Lu Tai ni siquiera fue a despedirlo. Solo se quedó en la terraza "Subir al Sol", observando desde lejos la figura de túnica blanca de Chen Ping'an que se alejaba lentamente.
Antes, había instado a Chen Ping'an a llevar colgando la espada "Corazón Obsesionado" y el cuchillo "Nieve Detenida", seguro que tendría mucho estilo de guerrero. Lástima que Chen Ping'an no cayó en la trampa, diciendo que no era dueño de una tienda de armas.
Lu Tai lo lamentó un poco.
Si Chen Ping'an lo hubiera hecho, Lu Tai habría podido burlarse de él abiertamente llamándolo tonto.
Al salir por la puerta grande, caminando por la carretera, Chen Ping'an no pudo evitar volverse a mirar el Castillo del Halcón Volador, pero no para ver a Lu Tai, sino porque recordó algo que le pareció extraño.
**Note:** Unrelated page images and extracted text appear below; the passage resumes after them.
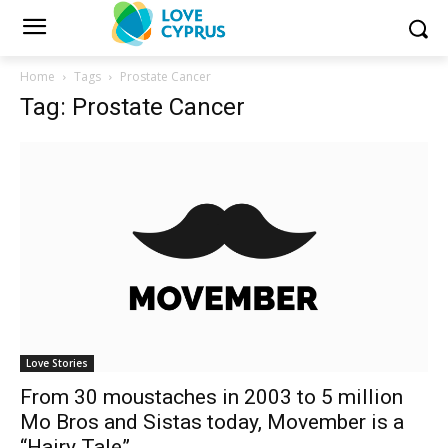
Home
Tags
Prostate Cancer
Tag: Prostate Cancer
Love Stories
From 30 moustaches in 2003 to 5 million
Mo Bros and Sistas today, Movember is a
“Hairy Tale”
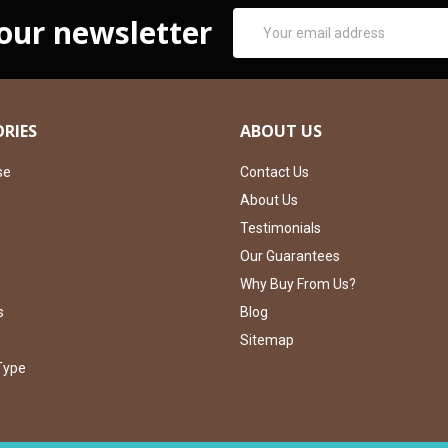
Email
 our newsletter
Address
RIES
ABOUT US
se
Contact Us
About Us
Testimonials
Our Guarantees
Why Buy From Us?
s
Blog
Sitemap
Type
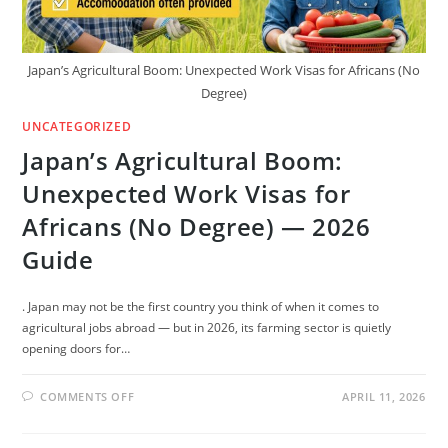
Japan’s Agricultural Boom: Unexpected Work Visas for Africans (No
Degree)
UNCATEGORIZED
Japan’s Agricultural Boom:
Unexpected Work Visas for
Africans (No Degree) — 2026
Guide
. Japan may not be the first country you think of when it comes to
agricultural jobs abroad — but in 2026, its farming sector is quietly
opening doors for…
ON
COMMENTS OFF
APRIL 11, 2026
JAPAN’S
AGRICULTURAL
BOOM:
UNEXPECTED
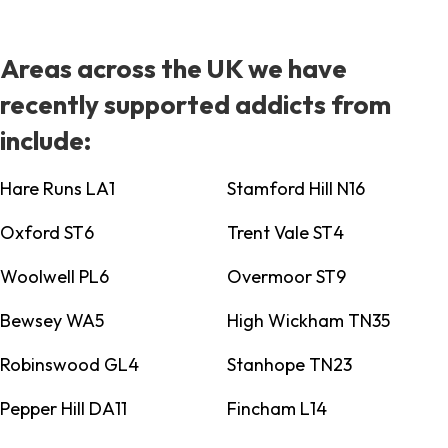
Areas across the UK we have
recently supported addicts from
include:
Hare Runs LA1
Stamford Hill N16
Oxford ST6
Trent Vale ST4
Woolwell PL6
Overmoor ST9
Bewsey WA5
High Wickham TN35
Robinswood GL4
Stanhope TN23
Pepper Hill DA11
Fincham L14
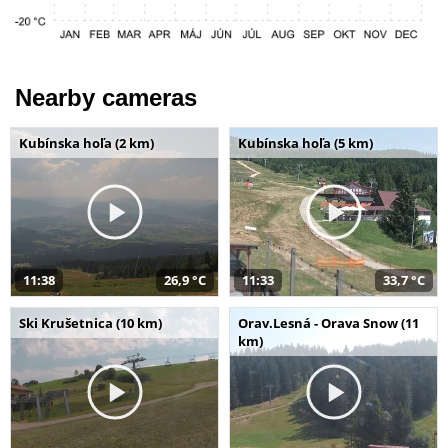
Nearby cameras
Kubínska hoľa (2 km)
Kubínska hoľa (5 km)
11:38
26,9 °C
11:33
33,7 °C
Ski Krušetnica (10 km)
Orav.Lesná - Orava Snow (11
km)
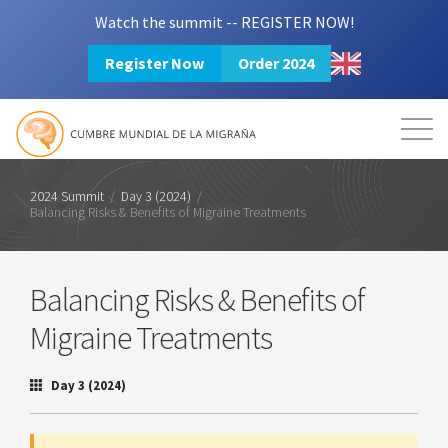
Watch the summit -- REGISTER NOW!
Register Now
Order 2024
Mission
Resources
Search
Login
2024 Summit
2024 Summit
/
Day 3 (2024)
/
Balancing Risks & Benefits of Migraine Treatments
Balancing Risks & Benefits of
Migraine Treatments
Day 3 (2024)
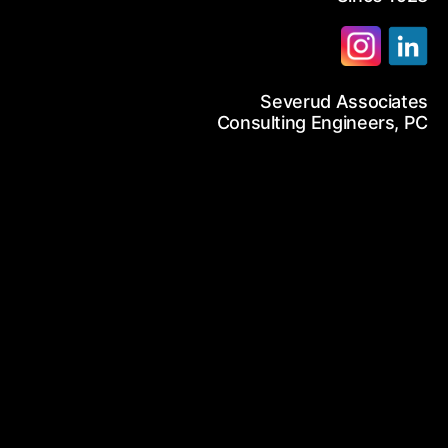
12-986-3700
Severud Associates
12-687-6467
arch
Consulting Engineers, PC
nfo@severud.com
everud Associates
 Rights Reserved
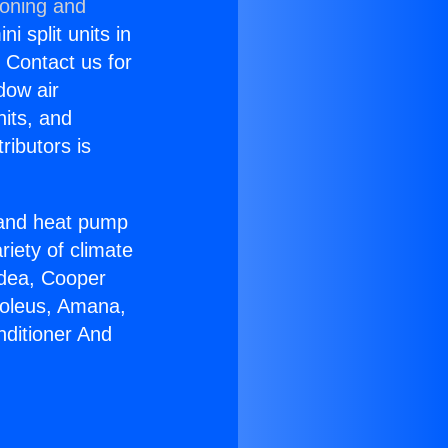
ioning and
i split units in
? Contact us for
dow air
nits, and
ributors is
r and heat pump
riety of climate
idea, Cooper
Soleus, Amana,
nditioner And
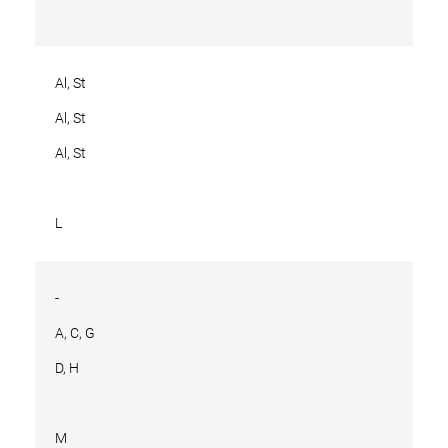
Al, St
Al, St
Al, St
L
-
A, C, G
D, H
M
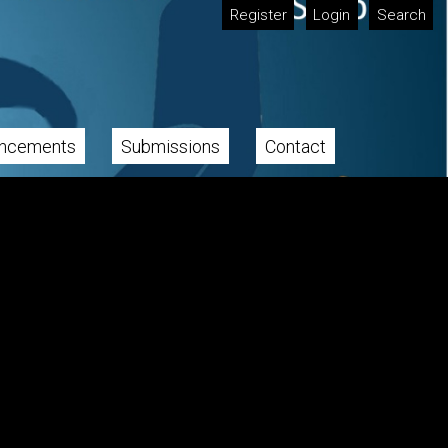
Register
Login
Search
ncements
Submissions
Contact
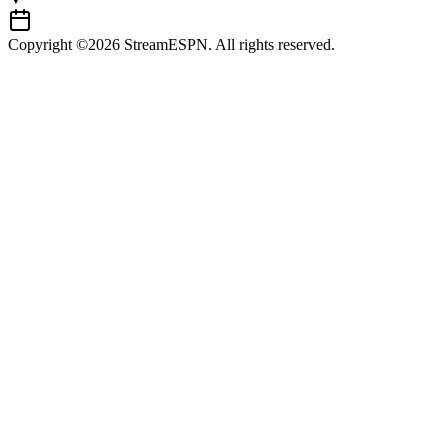
Copyright ©2026 StreamESPN. All rights reserved.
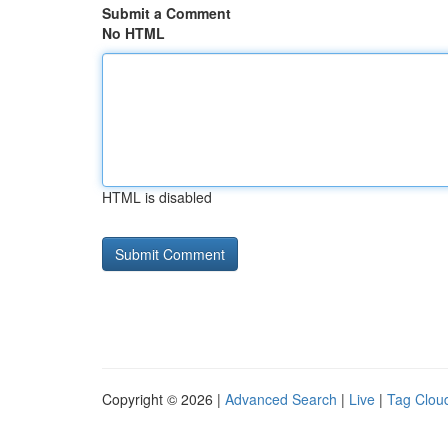
Submit a Comment
No HTML
HTML is disabled
Copyright © 2026 |
Advanced Search
|
Live
|
Tag Clou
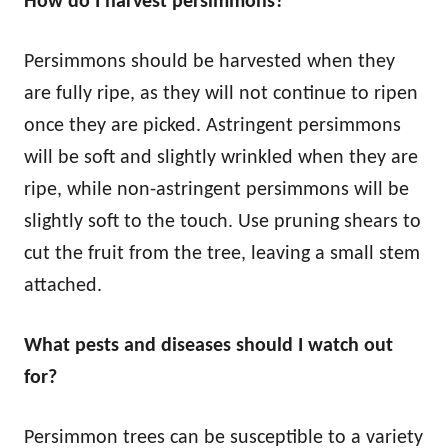
How do I harvest persimmons?
Persimmons should be harvested when they
are fully ripe, as they will not continue to ripen
once they are picked. Astringent persimmons
will be soft and slightly wrinkled when they are
ripe, while non-astringent persimmons will be
slightly soft to the touch. Use pruning shears to
cut the fruit from the tree, leaving a small stem
attached.
What pests and diseases should I watch out
for?
Persimmon trees can be susceptible to a variety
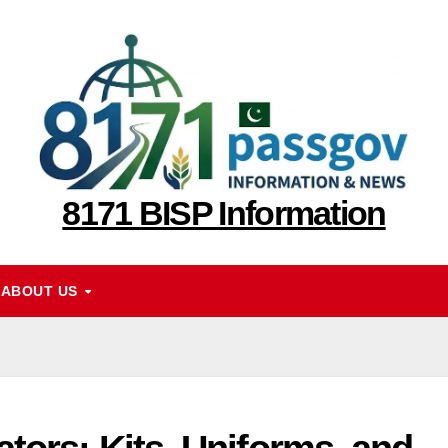
8171 BISP Information
ABOUT US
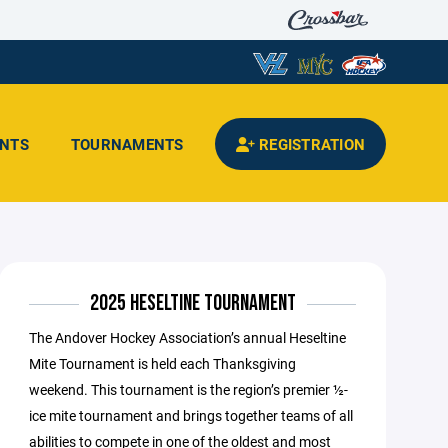
ENTS
TOURNAMENTS
REGISTRATION
2025 HESELTINE TOURNAMENT
The Andover Hockey Association’s annual Heseltine
Mite Tournament is held each Thanksgiving
weekend. This tournament is the region’s premier ½-
ice mite tournament and brings together teams of all
abilities to compete in one of the oldest and most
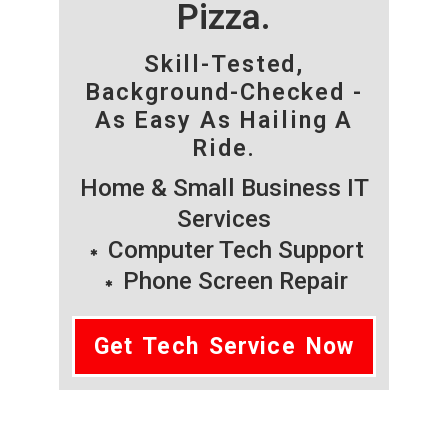
Pizza.
Skill-Tested,
Background-Checked -
As Easy As Hailing A
Ride.
Home & Small Business IT
Services
Computer Tech Support
Phone Screen Repair
Get Tech Service Now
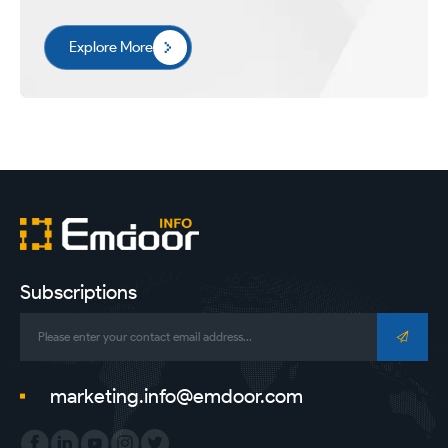
Explore More
Subscriptions
marketing.info@emdoor.com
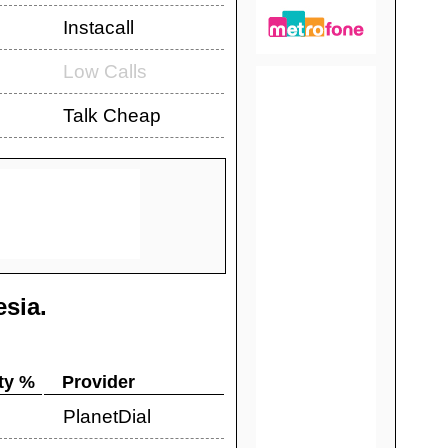
Instacall
Low Calls
Talk Cheap
esia
.
ty %
Provider
PlanetDial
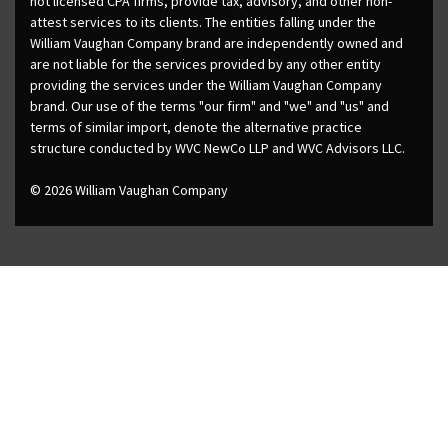
not licensed CPA firms, provide tax, advisory, and other non-
attest services to its clients. The entities falling under the
William Vaughan Company brand are independently owned and
are not liable for the services provided by any other entity
providing the services under the William Vaughan Company
brand. Our use of the terms "our firm" and "we" and "us" and
terms of similar import, denote the alternative practice
structure conducted by WVC NewCo LLP and WVC Advisors LLC.
© 2026 William Vaughan Company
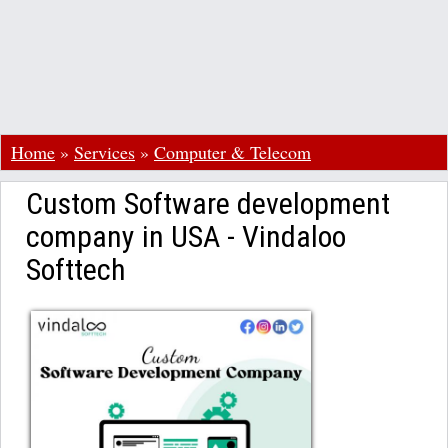
Home
»
Services
»
Computer & Telecom
Custom Software development
company in USA - Vindaloo
Softtech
Finalmente, negó con la cabeza y dejó de pensar.
Durante el trayecto para salir del castillo, se cruzó en la calle con un hombre de mediana edad. Aunque estaba seguro de no haberlo visto antes, sentía que lo conocía de algún lado.
Ese hombre de aspecto sencillo también notó la mirada de Chen Ping'an, sonrió mostrando los dientes, con un poco de timidez, como un hombre común del mercado.
Cuando Chen Ping'an se alejó del Castillo del Halcón Volador, el hombre sencillo que deambulaba por ahí dio una ligera pata en el suelo, y en mil millas de ríos y montañas, dejaron de existir las prohibiciones de técnicas mágicas.
De lo contrario, el gran estruendo de la batalla en el mar de nubes no habría pasado desapercibido para la Secta de la Adivinación.
Lu Tai, recostado en la barandilla, miraba con una sonrisa la transformación de la energía del paisaje, llena de misterios. Sin duda, su maestro de transmisión del Dao era mucho mejor que su otro maestro.
En la cima de una montaña a cien millas de distancia, durante un descanso de su práctica de posturas, Chen Ping'an, sin saber por qué, sintió nostalgia por el sabor de las brochetas de frutas caramelizadas. Le pareció divertido, y pensó que ahora que era rico, en el próximo pueblo, encontraría un puesto que vendiera brochetas de frutas caramelizadas y se compraría dos, una en cada mano. ¡Una en la izquierda y otra en la derecha!